Harvard University Center for the Environment
Following initial identification of the active principles, regrowth of the wild-type S. gandocaensis over several months showed complete loss of production of the active biofilm inhibitor molecules. Therefore, we decided to immediately pursue a ribosome engineering approach to restore and improve production of the active metabolites. This approach has been employed for activation of secondary metabolite production in Streptomyces spp., and can result in significantly enhanced yields by inducing point mutations in ribosomal protein-encoding genes (for example, rpsL). Several rounds of mutagenesis based on a streptomycin resistance phenotype resulted in an improved strain DHS287 of S. gandocaensis (; ), a fourth-generation mutant with restored stable production that generates several-fold increased quantities of active molecules compared with initial wild-type levels. Genetic analysis revealed that the streptomycin-induced ribosome engineering introduced a point mutation in the rpsL gene, which encodes the ribosomal protein S12, in the engineered strain (; ). Previous studies have shown that mutations in the S12 gene render cells potentially more active for polypeptide synthesis under typical starvation conditions during the late growth phase. This effort appears to be the first reported instance where complete loss of an active, but structurally uncharacterized natural product has been recovered using the ribosome engineering approach.
"I have always been impressed by the quick turnaround and your thoroughness. Easily the most professional essay writing service on the web."
"Your assistance and the first class service is much appreciated. My essay reads so well and without your help I'm sure I would have been marked down again on grammar and syntax."

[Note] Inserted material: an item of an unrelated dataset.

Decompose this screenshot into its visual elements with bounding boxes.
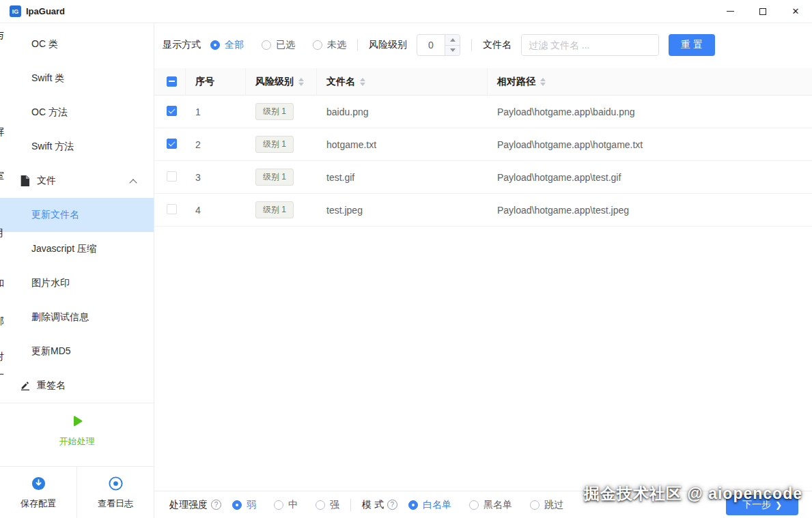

"Thanks again for your excellent work with my assignments. No doubts you're true experts at what you do and very approachable."
"Very professional, cheap and friendly service. Thanks for writing two important essays for me, I wouldn't have written it myself because of the tight deadline."
"Thanks for your cautious eye, attention to detail and overall superb service. Thanks to you, now I am confident that I can submit my term paper on time."
"Thank you for the GREAT work you have done. Just wanted to tell that I'm very happy with my essay and will get back with more assignments soon."